This one day course will include background material on hydrocarbon-bearing shales, methods of evaluation, and case studies of both gas and oil bearing shales. The course begins with a quick review of general information about hydrocarbon-bearing shales that will include: 1) areal distribution, 2) classification, 3) hydrocarbon resources, 4) key geological and engineering parameters, 5) a comparison of the mineralogy of an average shale to a hydrocarbon-bearing shale, 6) shale porosity and permeability, and 7) an expected shale production model. Next the log parameters [Rt, GR, ρb, ΦNls, and Pe] used for a quick log scan evaluation are presented along with the standard quick-look methods [Ro, Rwa, and Φw]. All of these quick methods are designed so that the geologist or engineer can evaluate the potential shale to determine if a more detailed log analysis is required. The parameters included in a more detailed log analysis include the determination of: 1) total organic carbon (TOCwt%), 2) effective porosity (Φe), 3) effective water saturation (Swe), 4) hydrocarbon-filled porosity (Φgas or Φoil), and 5) permeability (k in nannodarcies). There is also a section that reviews the methods that can be used to determine formation water resistivity (Rw) in shales.

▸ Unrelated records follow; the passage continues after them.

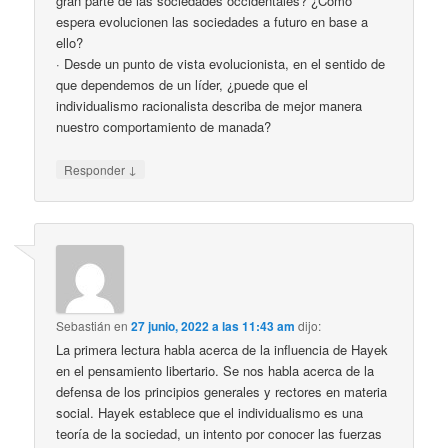
gran parte de las sociedades occidentales? ¿Cómo
espera evolucionen las sociedades a futuro en base a
ello?
· Desde un punto de vista evolucionista, en el sentido de
que dependemos de un líder, ¿puede que el
individualismo racionalista describa de mejor manera
nuestro comportamiento de manada?
↓
Responder
Sebastián
en
27 junio, 2022 a las 11:43 am
dijo:
La primera lectura habla acerca de la influencia de Hayek
en el pensamiento libertario. Se nos habla acerca de la
defensa de los principios generales y rectores en materia
social. Hayek establece que el individualismo es una
teoría de la sociedad, un intento por conocer las fuerzas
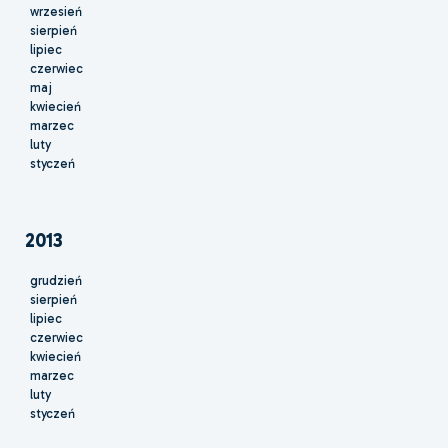
wrzesień
sierpień
lipiec
czerwiec
maj
kwiecień
marzec
luty
styczeń
2013
grudzień
sierpień
lipiec
czerwiec
kwiecień
marzec
luty
styczeń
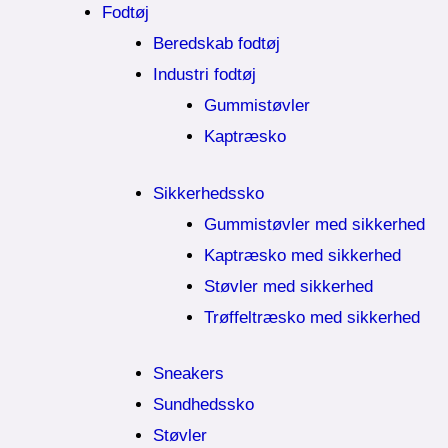
Fodtøj
Beredskab fodtøj
Industri fodtøj
Gummistøvler
Kaptræsko
Sikkerhedssko
Gummistøvler med sikkerhed
Kaptræsko med sikkerhed
Støvler med sikkerhed
Trøffeltræsko med sikkerhed
Sneakers
Sundhedssko
Støvler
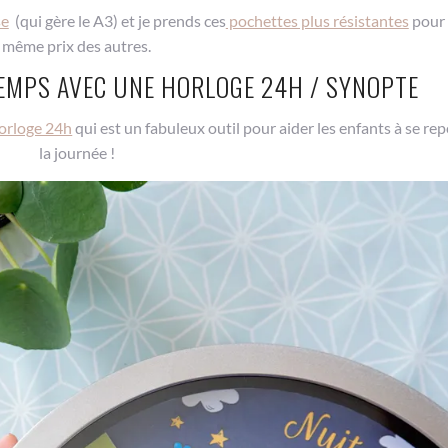
se
(qui gère le A3) et je prends ces
pochettes plus résistantes
pour 
même prix des autres.
EMPS AVEC UNE HORLOGE 24H / SYNOPTE
horloge 24h
qui est un fabuleux outil pour aider les enfants à se re
la journée !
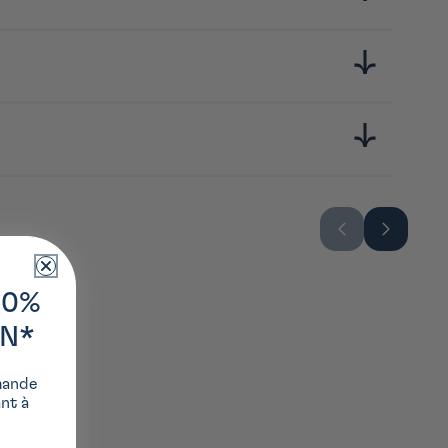
10%
ON*
mande
ant à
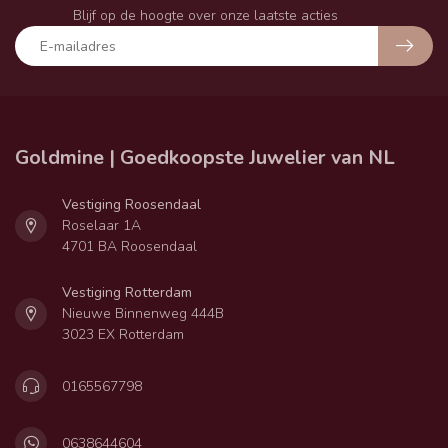
Blijf op de hoogte over onze laatste acties
Goldmine | Goedkoopste Juwelier van NL
Vestiging Roosendaal
Roselaar 1A
4701 BA Roosendaal
Vestiging Rotterdam
Nieuwe Binnenweg 444B
3023 EX Rotterdam
0165567798
0638644604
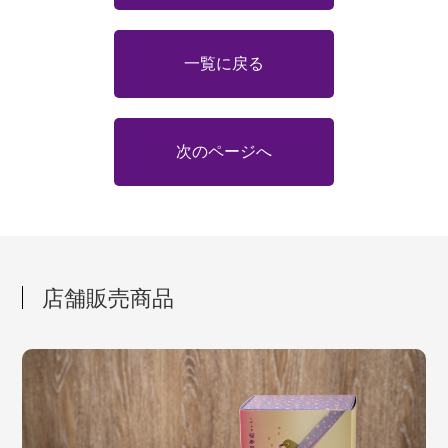
一覧に戻る
次のページへ
店舗販売商品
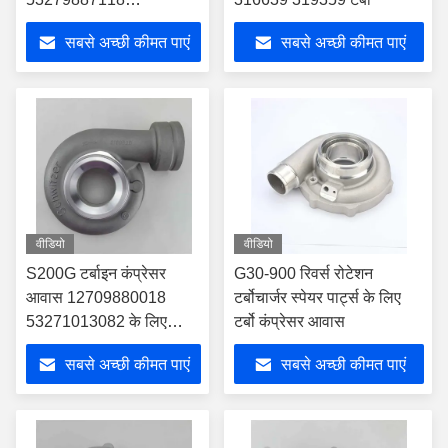
53279707118
सबसे अच्छी कीमत पाएं
सबसे अच्छी कीमत पाएं
9060964299 टर्बो के लिए
वीडियो
वीडियो
S200G टर्बाइन कंप्रेसर
G30-900 रिवर्स रोटेशन
आवास 12709880018
टर्बोचार्जर स्पेयर पार्ट्स के लिए
53271013082 के लिए
टर्बो कंप्रेसर आवास
04294676 3801295 टर्बो
सबसे अच्छी कीमत पाएं
सबसे अच्छी कीमत पाएं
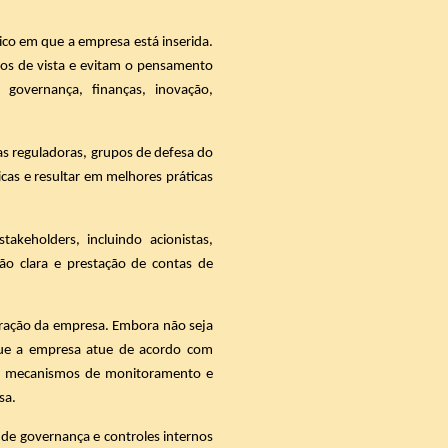
ico em que a empresa está inserida.
os de vista e evitam o pensamento
 governança, finanças, inovação,
as reguladoras, grupos de defesa do
icas e resultar em melhores práticas
akeholders, incluindo acionistas,
ção clara e prestação de contas de
tração da empresa. Embora não seja
 que a empresa atue de acordo com
 de mecanismos de monitoramento e
sa.
 de governança e controles internos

The methods for determining the thermal maturity of organic shales will include: 1) vitrinite reflection (Ro), 2) coloration of spores and conodonts, and 3) determination of thermal maturity from log data [Maturity Index (MI; Zhao & others, 2007)]. The determination of thermal maturity is an important step in the analysis of an organic shale, because the level of maturity (i.e. oil or gas) determines how the log data will be analyzed. The next step is the determination of TOC(wt%) from log data. The methods outlined are Passey & others (1990), the Schmoker Equation, and uranium content from spectral gamma ray logs.

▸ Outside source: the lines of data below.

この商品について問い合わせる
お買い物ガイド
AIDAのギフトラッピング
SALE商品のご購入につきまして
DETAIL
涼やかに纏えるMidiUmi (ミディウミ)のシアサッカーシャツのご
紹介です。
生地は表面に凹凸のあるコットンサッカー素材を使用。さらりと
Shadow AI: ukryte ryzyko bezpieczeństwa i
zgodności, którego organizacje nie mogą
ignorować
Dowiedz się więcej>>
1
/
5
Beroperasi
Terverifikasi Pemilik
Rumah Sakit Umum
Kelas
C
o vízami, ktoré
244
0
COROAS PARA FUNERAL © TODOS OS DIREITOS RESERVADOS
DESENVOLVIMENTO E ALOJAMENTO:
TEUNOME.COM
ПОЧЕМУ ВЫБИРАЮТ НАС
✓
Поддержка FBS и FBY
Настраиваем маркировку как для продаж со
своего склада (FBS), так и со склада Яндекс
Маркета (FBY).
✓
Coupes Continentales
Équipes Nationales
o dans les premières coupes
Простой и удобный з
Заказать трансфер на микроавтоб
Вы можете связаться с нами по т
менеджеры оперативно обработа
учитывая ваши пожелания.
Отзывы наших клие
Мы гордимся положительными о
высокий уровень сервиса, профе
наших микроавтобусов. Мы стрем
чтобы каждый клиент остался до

If the potential shale is a gas reservoir the next step is the determination of the adsorbed gas content (gc in SCF/ton). The two methods for determining adsorbed gas content that will be outlined are the Langmuir Isotherm and the TOC versus gc (SCF/ton) methods. A flow chart is provided to guide the geologist/engineer through the analysis. For example if the TOC(wt%) is greater than 2% the analysis should proceed to the next step the determination of: 1) volume of kerogen (Vke), 2) Volume of clay (Vcl), 3) volume of quartz (Vqtz), and total porosity (Φtotal) using the simultaneous equation method developed by Rick Lewis w/ Schlumberger.

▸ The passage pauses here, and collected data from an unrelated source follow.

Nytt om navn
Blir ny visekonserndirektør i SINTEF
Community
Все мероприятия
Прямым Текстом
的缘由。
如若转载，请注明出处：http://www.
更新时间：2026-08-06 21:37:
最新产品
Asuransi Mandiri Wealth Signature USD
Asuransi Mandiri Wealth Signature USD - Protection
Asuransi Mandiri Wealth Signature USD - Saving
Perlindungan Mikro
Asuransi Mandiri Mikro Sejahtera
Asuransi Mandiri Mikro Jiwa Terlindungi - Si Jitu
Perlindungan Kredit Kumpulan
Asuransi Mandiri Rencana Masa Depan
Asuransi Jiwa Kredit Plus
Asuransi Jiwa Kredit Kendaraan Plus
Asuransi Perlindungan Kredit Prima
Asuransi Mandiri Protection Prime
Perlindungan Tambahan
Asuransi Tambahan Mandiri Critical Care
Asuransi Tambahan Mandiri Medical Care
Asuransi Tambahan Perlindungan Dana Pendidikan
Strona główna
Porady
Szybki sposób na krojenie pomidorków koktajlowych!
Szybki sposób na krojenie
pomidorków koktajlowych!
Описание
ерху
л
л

Using the results from the simultaneous equations the total porosity (Φtotal) in corrected to effective porosity (Φe) using the volume of clay (Vcl) and the porosity of the clay (Φclay), and the effective water saturation (Swe) is calculated.
Then if the potential is a gas reservoir adsorbed gas content (gc SCF/ton) is converted to gc in SCF/Area and free OGIPscf (gas) or OOIPstb (oil) is calculated using the effective water saturation (Swe) and effective porosity (Φe). Permeability (k in nannodacies) is calculated using hydrocarbon-filled porosity (Φgas or Φoil).
There is a review of the application of non-standard well logs to the log analysis of hydrocarbon-bearing shales that includes Nuclear Magnetic Resonance (NMR) imaging logs, Geochemical logs, and SWS Multi-Frequency Polarized Dielectric Scanner. Next is a review of the Array Sonic logs, and their use in the evaluation of horizontal stresses and orientations [maximum (σHmax) and minimum (σHmin)] and fracture orientations, and the calculation of Brittleness Index.
Six case studies including the Devonian Woodford Shale [GAS], Jurassic Haysville Shale [GAS], two Permian Leonard shales [OIL], and two Permian Wolfcamp shales [OIL] are presented to illustrate the methods outlined in the course. OOIPstb or OGIPscf values in wells with GEOCHEM Log data will be compared to OOIPstb or OGIPscf determined using only a standard logging suite. At the end of this section is a list of an ideal data base (logs and core data) for hydrocarbon shale analysis.